According to sources, the stakeholders have pointed out to the Board in writing that the requirement of prior authorizations and approvals from Customs authorities before making any imports would add to the bureaucratic hurdles. Also, they have pointed out that no procedure has been laid down for zero-rated procurement of locally produced inputs. Besides, advance approvals of input-output ratios have once again been incorporated in the proposed scheme, which was done away with earlier.

They have further stressed the point that the purpose of merging multiple schemes was to simplify the procedures, to facilitate both direct and indirect exporters, and to cover the whole value-added chain with the intent to upsurge exports. However, the Board has failed to achieve these objectives, as the DTRE-centric scheme does not suit large stakeholders as well as those having composite units with multiple processes. The scheme does not fulfil the long outstanding demand of covering the whole chain and smooth transfer of goods from one unit to another. Stakeholders have also stressed that there is a need to make the procedure user-friendly and more practicable to relieve them from red-tapism, official intricacies, and legal margins.
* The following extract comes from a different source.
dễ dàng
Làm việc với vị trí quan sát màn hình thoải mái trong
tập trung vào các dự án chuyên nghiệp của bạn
Reliable Board sources said all the stakeholders have suggested a revised draft of the scheme after mutual consultation, not only the FBR but also to the Ministry of Commerce as well as the National Tariff Commission.
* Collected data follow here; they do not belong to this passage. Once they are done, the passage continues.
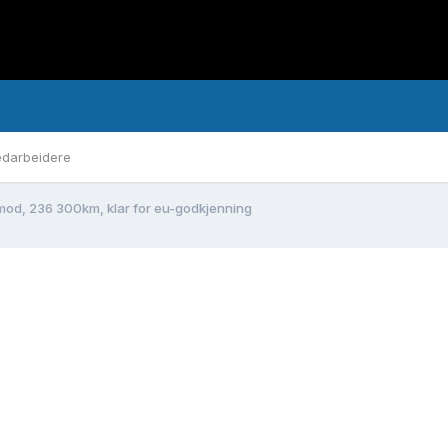
darbeidere
mod, 236 300km, klar for eu-godkjenning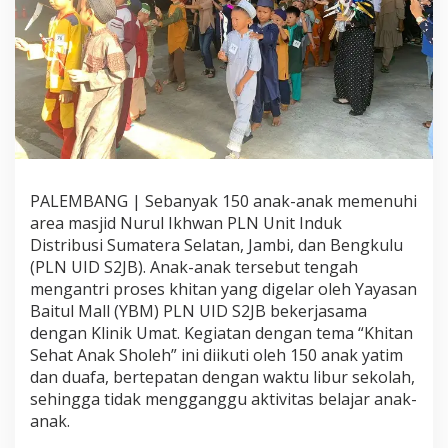
k
,
Y
a
y
a
s
a
n
B
a
PALEMBANG | Sebanyak 150 anak-anak memenuhi
i
area masjid Nurul Ikhwan PLN Unit Induk
t
u
Distribusi Sumatera Selatan, Jambi, dan Bengkulu
l
(PLN UID S2JB). Anak-anak tersebut tengah
M
mengantri proses khitan yang digelar oleh Yayasan
a
Baitul Mall (YBM) PLN UID S2JB bekerjasama
a
dengan Klinik Umat. Kegiatan dengan tema “Khitan
l
P
Sehat Anak Sholeh” ini diikuti oleh 150 anak yatim
L
dan duafa, bertepatan dengan waktu libur sekolah,
N
sehingga tidak mengganggu aktivitas belajar anak-
U
anak.
I
D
A copy of the revised draft obtained by the Business Recorder suggests that the stakeholders have suggested the Board to let them import the input goods without payment of customs duty, sales tax, federal excise duty and income tax after declaring on the ‘Goods Declaration’ that such input goods are being imported by the user for the manufacture of goods for subsequent direct or indirect export of finished goods.

Similarly, the input goods may be procured locally directly from a registered person without payment of sales tax and federal excise duty by filing an online ‘Declaration of Local Procurement of Goods’ on the format as may be prescribed by the Board. This declaration shall be processed online through the systematic application of risk parameters and checks about procedural compliances, as may be set by the Board.
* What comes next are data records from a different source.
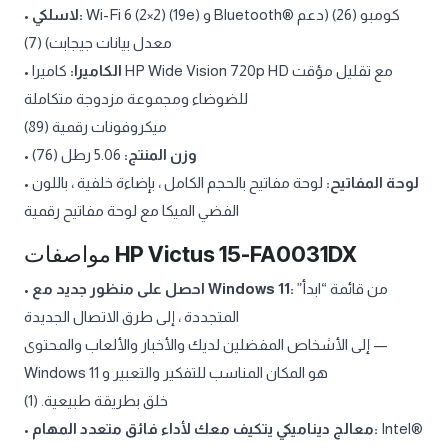
•
لاسلكي:
Wi-Fi 6 (2×2) (19e) و Bluetooth® كومبو (26) (دعم
معدل بيانات جيجابت) (7)
•
كاميرا HP Wide Vision 720p HD مع تقليل مؤقت
الكاميرا:
للضوضاء ومجموعة مزدوجة متكاملة
ميكروفونات رقمية (89)
•
5.06 رطل (76)
وزن المنتج:
•
لوحة مفاتيح بالحجم الكامل ، بإضاءة خلفية ، باللون
لوحة المفاتيح:
الفضي الميكا مع لوحة مفاتيح رقمية
مواصفات
HP Victus 15-FA0031DX
•
احصل على منظور جديد مع Windows 11:
من قائمة “ابدأ”
المتجددة ، إلى طرق الاتصال الجديدة
إلى الأشخاص المفضلين لديك والأخبار والألعاب والمحتوى —
Windows 11 هو المكان المناسب للتفكير والتعبير و
خلق بطريقة طبيعية. (1)
•
معالج ديناميكي يتكيف معك لأداء فائق متعدد المهام:
Intel®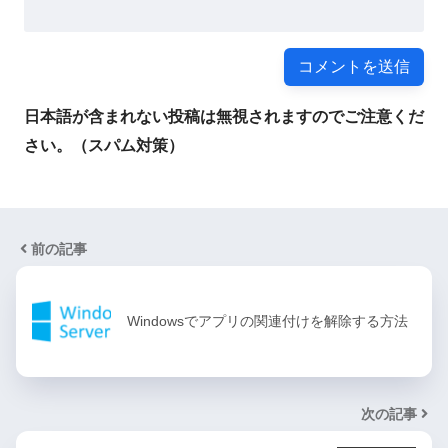
日本語が含まれない投稿は無視されますのでご注意くだ
さい。（スパム対策）
前の記事
Windowsでアプリの関連付けを解除する方法
次の記事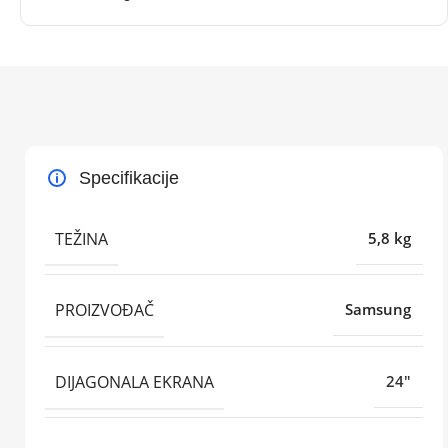
Specifikacije
TEŽINA
5,8 kg
PROIZVOĐAČ
Samsung
DIJAGONALA EKRANA
24"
According to the revised draft, the licensee may procure customs, federal excise duty or sales tax paid Input goods for the production of output goods, and on the export of output goods, the licensee shall be entitled to refund of sales tax as per provisions of the Sales Tax Act 1990 and the rules made there under and payment of drawback of such duties of Customs and Federal Excise duty, worked out on the basis of standard customs and/or federal excise duty drawback notifications;

Also, input goods and output goods may be transferred in the whole value-added supply chain from one user to another user without payment of customs duty, sales tax, Federal excise duty, and other taxes in accordance with the procedure laid down.

So far as liability and responsibility for the whole amount of duties and taxes is concerned, the stakeholders have suggested that it should be transferred from the licensee Importing or supplying input goods to the licensee receiving the goods subject to online acknowledging receipt of goods by the recipient who shall then legally become liable for subsequent supply to another export sector unit or export directly.

The licensee may remove input goods out of his premises for manufacture or processing by the vendor or toll manufacturing without payment of sales tax and/or federal excise duty against a zero-rated sales tax/Federal excise duty invoice in accordance with the procedure laid down.